Leicester Tigers hooker Cokayne has won the Six Nations six times since making her senior debut for her country in 2015 and finished as the second-top try scorer at the 2021 World Cup, including a hat-trick against New Zealand as England lost a second successive final.
"People say you should never retire, you should wait to not get selected anymore," Cokayne, who has won 79 caps, told BBC Radio Leicester.
"I very much want to jump before I am pushed. I don't want to be that old woman out there, where people are asking 'why is she still playing?'
"I want to finish on a high. I joke with my team all the time that I'm going to retire after the World Cup.
"I don't think I'm going to quite retire then, I don't know. I haven't really put any pressure on myself over when I want to do that, but I can't imagine it'll be more than 33 [years old], max."
Cokayne, who earned her first full-time Red Roses contract in 2019, will be 29 when the World Cup takes place in England in August and September next year.
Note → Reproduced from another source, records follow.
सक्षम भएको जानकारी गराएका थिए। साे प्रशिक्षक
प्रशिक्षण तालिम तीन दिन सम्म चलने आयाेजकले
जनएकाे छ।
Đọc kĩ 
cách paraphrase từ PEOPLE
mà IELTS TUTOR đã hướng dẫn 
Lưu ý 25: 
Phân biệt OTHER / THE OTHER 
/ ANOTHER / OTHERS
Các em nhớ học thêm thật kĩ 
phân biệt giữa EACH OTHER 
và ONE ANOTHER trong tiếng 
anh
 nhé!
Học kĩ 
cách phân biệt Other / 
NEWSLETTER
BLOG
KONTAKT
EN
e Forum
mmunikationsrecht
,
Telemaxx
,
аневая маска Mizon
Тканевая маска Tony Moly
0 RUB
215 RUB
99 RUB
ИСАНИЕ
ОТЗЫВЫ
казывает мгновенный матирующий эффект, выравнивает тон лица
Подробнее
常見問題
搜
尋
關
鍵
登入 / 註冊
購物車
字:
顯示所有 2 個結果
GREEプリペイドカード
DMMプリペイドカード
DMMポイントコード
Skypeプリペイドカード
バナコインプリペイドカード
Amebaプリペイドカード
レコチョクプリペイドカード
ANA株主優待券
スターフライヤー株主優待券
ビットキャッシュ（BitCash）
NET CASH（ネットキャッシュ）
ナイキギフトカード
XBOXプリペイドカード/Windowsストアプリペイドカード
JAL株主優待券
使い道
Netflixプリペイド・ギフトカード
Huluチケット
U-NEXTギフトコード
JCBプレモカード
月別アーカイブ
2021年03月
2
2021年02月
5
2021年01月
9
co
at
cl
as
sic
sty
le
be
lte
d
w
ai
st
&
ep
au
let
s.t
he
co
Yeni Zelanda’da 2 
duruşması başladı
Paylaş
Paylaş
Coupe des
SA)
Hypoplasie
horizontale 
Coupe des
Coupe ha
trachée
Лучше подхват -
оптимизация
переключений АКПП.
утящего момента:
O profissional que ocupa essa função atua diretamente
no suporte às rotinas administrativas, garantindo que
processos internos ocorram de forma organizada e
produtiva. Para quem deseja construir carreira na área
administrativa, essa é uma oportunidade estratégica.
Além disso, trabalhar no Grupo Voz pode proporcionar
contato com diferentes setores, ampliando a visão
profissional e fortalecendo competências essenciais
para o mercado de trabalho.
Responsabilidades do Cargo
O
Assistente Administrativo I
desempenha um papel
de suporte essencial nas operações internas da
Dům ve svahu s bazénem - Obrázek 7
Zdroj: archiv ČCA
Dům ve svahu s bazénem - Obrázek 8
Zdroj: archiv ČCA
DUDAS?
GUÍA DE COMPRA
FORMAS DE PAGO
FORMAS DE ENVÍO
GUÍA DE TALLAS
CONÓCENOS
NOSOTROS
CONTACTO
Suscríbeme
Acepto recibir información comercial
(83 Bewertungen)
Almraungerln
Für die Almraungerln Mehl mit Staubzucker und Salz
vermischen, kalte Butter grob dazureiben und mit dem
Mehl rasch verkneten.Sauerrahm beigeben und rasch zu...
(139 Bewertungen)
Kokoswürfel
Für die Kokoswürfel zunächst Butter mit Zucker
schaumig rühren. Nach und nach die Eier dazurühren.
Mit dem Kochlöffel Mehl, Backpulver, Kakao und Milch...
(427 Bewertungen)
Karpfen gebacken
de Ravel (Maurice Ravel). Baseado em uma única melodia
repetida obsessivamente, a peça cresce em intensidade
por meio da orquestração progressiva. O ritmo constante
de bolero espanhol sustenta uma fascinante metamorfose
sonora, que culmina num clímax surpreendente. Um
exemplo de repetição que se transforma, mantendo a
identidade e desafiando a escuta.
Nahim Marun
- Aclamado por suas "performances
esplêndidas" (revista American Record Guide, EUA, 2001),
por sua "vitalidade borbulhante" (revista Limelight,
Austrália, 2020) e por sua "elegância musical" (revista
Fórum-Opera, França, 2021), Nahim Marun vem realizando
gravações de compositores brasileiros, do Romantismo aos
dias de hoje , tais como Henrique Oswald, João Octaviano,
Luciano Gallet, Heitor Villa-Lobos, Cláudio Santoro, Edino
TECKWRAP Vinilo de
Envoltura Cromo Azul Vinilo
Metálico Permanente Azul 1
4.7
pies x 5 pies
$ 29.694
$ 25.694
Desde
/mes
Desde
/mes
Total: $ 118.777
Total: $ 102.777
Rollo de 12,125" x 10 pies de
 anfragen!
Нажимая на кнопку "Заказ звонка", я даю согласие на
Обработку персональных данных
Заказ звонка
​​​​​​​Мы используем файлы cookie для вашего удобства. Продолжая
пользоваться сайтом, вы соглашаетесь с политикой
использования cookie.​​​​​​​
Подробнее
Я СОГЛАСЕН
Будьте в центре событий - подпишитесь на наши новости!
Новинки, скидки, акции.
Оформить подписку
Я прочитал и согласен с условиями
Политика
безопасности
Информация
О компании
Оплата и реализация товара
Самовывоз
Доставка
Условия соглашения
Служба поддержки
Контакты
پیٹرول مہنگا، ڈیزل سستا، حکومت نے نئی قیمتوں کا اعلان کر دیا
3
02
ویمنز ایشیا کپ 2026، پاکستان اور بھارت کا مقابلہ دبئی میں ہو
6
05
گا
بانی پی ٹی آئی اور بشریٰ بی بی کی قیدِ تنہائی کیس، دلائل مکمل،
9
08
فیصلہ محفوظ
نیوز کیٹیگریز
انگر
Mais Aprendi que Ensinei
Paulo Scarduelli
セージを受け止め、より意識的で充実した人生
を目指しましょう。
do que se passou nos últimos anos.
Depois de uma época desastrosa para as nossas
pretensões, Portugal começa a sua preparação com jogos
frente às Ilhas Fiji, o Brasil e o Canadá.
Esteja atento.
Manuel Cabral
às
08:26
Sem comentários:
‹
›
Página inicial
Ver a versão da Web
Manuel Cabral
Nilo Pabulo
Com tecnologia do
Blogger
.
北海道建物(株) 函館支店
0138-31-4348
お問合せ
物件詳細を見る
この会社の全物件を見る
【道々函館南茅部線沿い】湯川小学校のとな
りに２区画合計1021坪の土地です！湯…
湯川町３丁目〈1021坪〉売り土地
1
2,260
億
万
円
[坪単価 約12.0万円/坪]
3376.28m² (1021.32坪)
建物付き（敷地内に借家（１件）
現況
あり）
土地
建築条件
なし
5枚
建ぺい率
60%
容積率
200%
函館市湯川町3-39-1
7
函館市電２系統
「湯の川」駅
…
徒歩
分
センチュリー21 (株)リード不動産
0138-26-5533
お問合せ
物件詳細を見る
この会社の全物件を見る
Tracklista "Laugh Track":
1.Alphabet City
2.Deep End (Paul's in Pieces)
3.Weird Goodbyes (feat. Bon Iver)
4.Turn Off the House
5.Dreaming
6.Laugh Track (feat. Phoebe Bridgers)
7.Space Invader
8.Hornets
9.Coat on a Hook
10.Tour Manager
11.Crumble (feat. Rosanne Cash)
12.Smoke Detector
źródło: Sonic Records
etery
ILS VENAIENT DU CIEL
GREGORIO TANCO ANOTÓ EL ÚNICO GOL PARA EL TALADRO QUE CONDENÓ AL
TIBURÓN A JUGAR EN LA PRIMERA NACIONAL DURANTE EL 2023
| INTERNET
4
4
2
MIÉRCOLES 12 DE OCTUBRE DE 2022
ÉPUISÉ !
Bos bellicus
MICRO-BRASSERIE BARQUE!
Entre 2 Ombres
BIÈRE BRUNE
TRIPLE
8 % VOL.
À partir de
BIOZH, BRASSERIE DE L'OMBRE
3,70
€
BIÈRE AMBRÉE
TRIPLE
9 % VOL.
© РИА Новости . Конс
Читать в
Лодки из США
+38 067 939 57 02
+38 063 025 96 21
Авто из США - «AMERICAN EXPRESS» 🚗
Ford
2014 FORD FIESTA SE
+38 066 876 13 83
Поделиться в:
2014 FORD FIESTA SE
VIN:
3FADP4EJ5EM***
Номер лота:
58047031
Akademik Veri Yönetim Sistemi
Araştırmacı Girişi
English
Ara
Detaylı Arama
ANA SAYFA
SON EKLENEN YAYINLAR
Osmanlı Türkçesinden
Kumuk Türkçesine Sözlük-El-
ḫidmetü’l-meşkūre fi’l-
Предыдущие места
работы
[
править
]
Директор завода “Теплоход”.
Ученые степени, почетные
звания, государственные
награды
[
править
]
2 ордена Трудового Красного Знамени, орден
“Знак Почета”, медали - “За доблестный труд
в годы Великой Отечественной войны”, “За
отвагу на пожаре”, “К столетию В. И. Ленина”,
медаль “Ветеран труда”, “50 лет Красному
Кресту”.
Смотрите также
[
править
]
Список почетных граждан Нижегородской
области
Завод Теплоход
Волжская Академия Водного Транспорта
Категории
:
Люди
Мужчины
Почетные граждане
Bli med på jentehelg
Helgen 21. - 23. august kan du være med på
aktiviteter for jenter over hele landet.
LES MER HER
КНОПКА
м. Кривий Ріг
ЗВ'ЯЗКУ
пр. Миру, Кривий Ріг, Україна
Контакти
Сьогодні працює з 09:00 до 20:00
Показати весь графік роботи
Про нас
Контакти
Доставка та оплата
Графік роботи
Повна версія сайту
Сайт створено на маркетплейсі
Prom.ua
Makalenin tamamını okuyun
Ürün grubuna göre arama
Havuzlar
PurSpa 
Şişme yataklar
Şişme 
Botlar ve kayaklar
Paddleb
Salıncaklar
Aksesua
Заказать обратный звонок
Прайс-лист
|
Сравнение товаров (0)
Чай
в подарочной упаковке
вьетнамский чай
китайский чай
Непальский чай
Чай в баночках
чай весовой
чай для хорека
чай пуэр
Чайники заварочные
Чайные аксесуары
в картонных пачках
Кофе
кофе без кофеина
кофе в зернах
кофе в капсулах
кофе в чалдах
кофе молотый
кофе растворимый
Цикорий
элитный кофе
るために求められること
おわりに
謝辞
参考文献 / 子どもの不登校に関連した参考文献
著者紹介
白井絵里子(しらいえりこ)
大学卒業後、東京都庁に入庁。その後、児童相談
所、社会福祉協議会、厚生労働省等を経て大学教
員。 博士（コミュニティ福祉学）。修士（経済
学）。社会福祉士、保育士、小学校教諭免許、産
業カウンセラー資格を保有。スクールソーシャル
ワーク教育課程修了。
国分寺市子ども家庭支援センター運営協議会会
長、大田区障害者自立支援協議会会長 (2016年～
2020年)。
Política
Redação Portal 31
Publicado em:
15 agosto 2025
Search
A 2020-21 top-flight champion with Harlequins, the Provost Officer in the Royal Air Force has seen the sport become one requiring players to "commit your entire life to it".
"We joke that we only get five weeks off a year and it's all in one block," she said.
"When I go on holiday, say, with my friends, I've got to do a running session four times a week and a gym session.
"They ask 'why do you do it? we're on holiday.' It's those things that differ your life.
"I'm more than happy to do that at the minute - but whether I'll be more than happy to do that when I'm in my mid-30s, I'm not so sure."
Having won the top division of the inaugural WXV in New Zealand in 2023, Cokayne has just returned from repeating the triumph in Canada.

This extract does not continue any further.